THL Credit has closed its second Greenway fund on $187 million, the firm announced in a statement on Friday.
The firm formed Greenway II in January, according to the firm’s annual report. THL Credit’s previous Greenway fund, a $150 million vehicle, had been completely invested across 25 deals as of mid-2012.
The Greenway funds are typically invested alongside THL Credit’s business development company (BDC), a direct lender of subordinated, or mezzanine, debt and second lien senior secured debt to mid-market companies in the US.

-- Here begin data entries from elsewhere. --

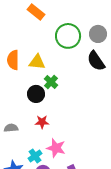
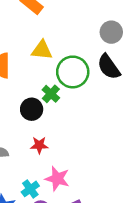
green circle: (68, 36) -> (73, 72), moved
yellow triangle: (37, 62) -> (42, 50), moved

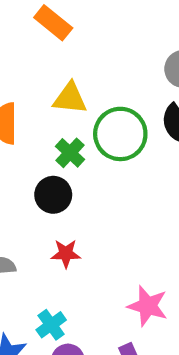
green cross: (51, 94) -> (70, 153), moved
pink star: (57, 179) -> (148, 306), moved

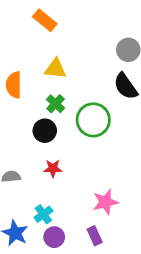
green circle: (120, 134) -> (93, 120), moved
pink star: (148, 306) -> (105, 202), turned -30

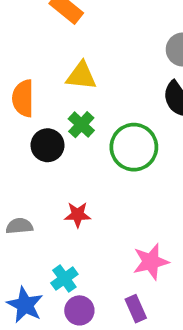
black circle: (45, 131) -> (48, 145), moved

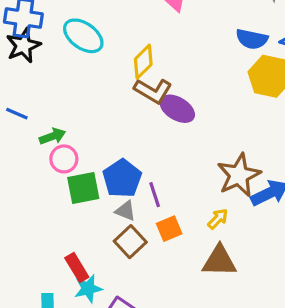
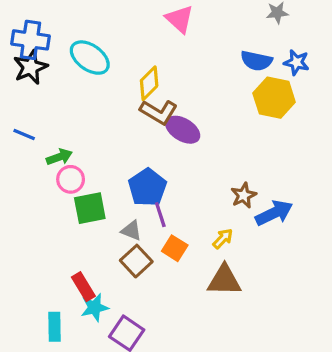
brown star: (239, 175) -> (244, 195), size x0.6
blue pentagon: (122, 178) -> (147, 187), moved
orange square: (169, 229) -> (175, 248), turned -35

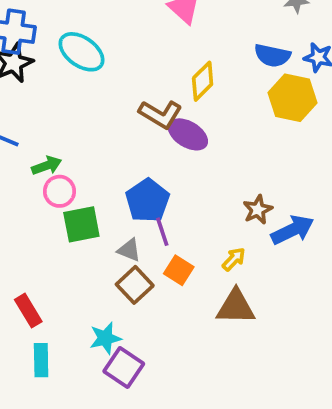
yellow diamond: (149, 83) -> (203, 81), moved
red rectangle: (83, 287) -> (28, 311), moved
cyan star: (95, 308) -> (105, 338), moved

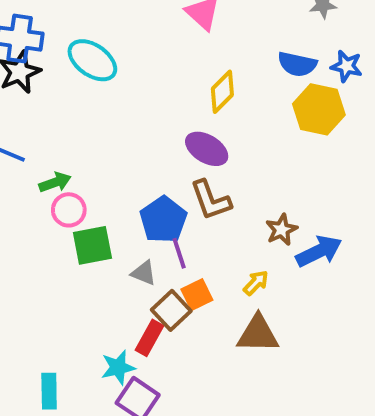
brown L-shape: (160, 114) -> (211, 200), moved, turned 39
orange square: (179, 270) -> (197, 295), turned 32
brown square: (135, 285) -> (171, 310), moved
red rectangle: (28, 311) -> (150, 338), moved, turned 60

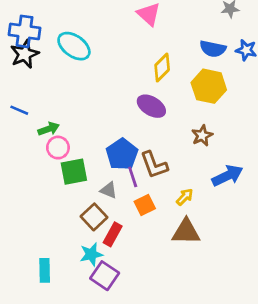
yellow hexagon: (319, 109) -> (209, 86), moved
brown L-shape: (211, 200) -> (154, 165), moved
brown star: (281, 230) -> (202, 136), moved
brown square: (171, 310) -> (94, 217), moved

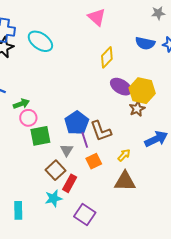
yellow hexagon: (209, 86) -> (142, 91), moved
purple ellipse: (151, 106) -> (121, 87), moved
gray triangle: (109, 190) -> (67, 150), turned 40
purple square: (105, 276) -> (85, 214), moved

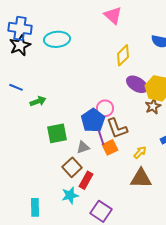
cyan ellipse: (40, 41) -> (57, 39), turned -40
pink circle: (28, 118) -> (105, 108), moved
gray triangle: (67, 150) -> (83, 147), turned 40
orange square: (94, 161) -> (110, 147), moved

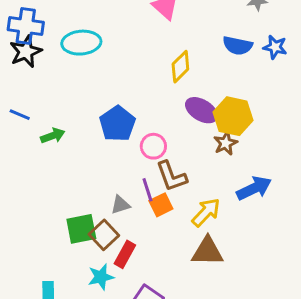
blue pentagon: (93, 120) -> (117, 124), moved
green square: (57, 133) -> (81, 229), moved
yellow arrow: (140, 152) -> (206, 212), size x1.5

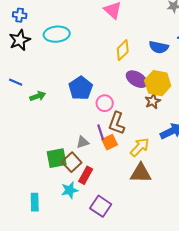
blue cross: (26, 26) -> (20, 15), moved, size x0.6
blue semicircle: (238, 46) -> (159, 47), moved
brown L-shape: (171, 176) -> (117, 123), turned 40

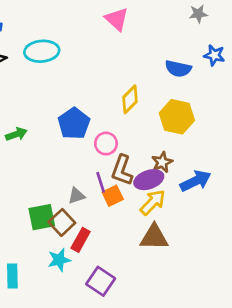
yellow diamond: (123, 50) -> (130, 99), moved
purple ellipse: (137, 79) -> (149, 180), moved, turned -50
brown star: (153, 101) -> (162, 162), moved

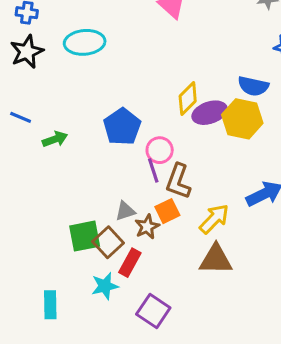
blue semicircle: (178, 69) -> (253, 86), moved
brown star: (162, 162) -> (147, 227), moved
purple ellipse: (149, 180) -> (210, 113), moved
purple line: (101, 182) -> (153, 170), moved

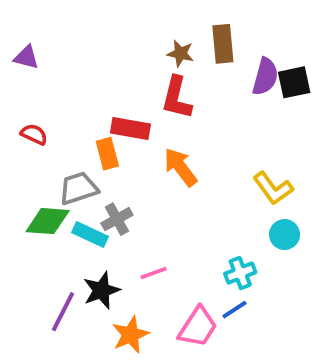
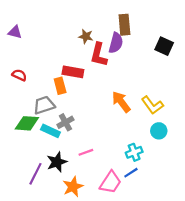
brown star: (180, 53) -> (86, 36), moved
purple semicircle: (265, 77) -> (116, 43), moved
black square: (294, 82) -> (164, 46), turned 36
orange arrow: (180, 167) -> (121, 102), moved

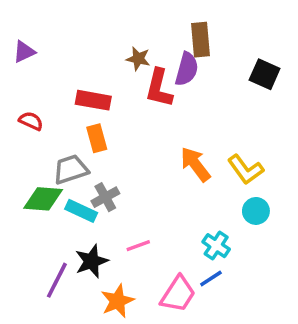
purple triangle: (15, 32) -> (24, 52), turned -40
red rectangle: (73, 72) -> (93, 100), moved
cyan cross: (134, 152) -> (216, 246), turned -35

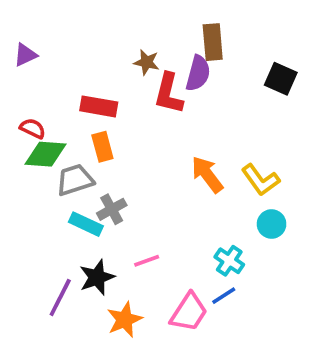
green diamond: (43, 199) -> (45, 154), moved

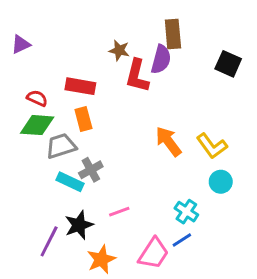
red semicircle: (33, 128) -> (37, 98), moved

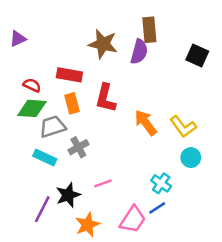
brown star: (119, 50) -> (103, 44), size x1.6
red L-shape: (137, 76) -> (106, 98), moved
cyan rectangle: (70, 182) -> (45, 158), moved

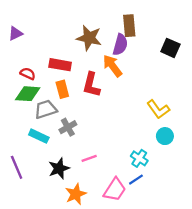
orange arrow: (146, 123) -> (112, 66), moved
purple line: (42, 209) -> (17, 167), moved, turned -50

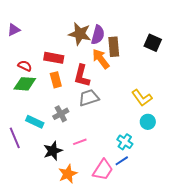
brown rectangle: (129, 26) -> (114, 47), moved
purple semicircle: (120, 45) -> (98, 35), moved
gray trapezoid: (46, 109) -> (89, 98), moved
purple line: (17, 167) -> (15, 138), moved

“What we had been doing is bringing in co-investors ad hoc … then in January, 2011 we went programmatic with Greenway I. It was a fund designed to invest very synergistically with the public BDC,” THL Credit chief Jim Hunt told PDI in April. “Our structure, as a portfolio company of, and accretive to, the BDC, is designed to align interests, and it’s appropriate for investor who isn’t seeking liquidity, but finds the underlying risk assets attractive and appropriate.”
“It’s good business sense for a manager of a business like a BDC to seek diversity in our investments and our assets. That means we don’t want to over-concentrate.”
In addition to closing its Greenway fund, THL Credit also announced that it had added $85 million to its credit facility, which now totals $325 million. ING Capital arranged and led the facility.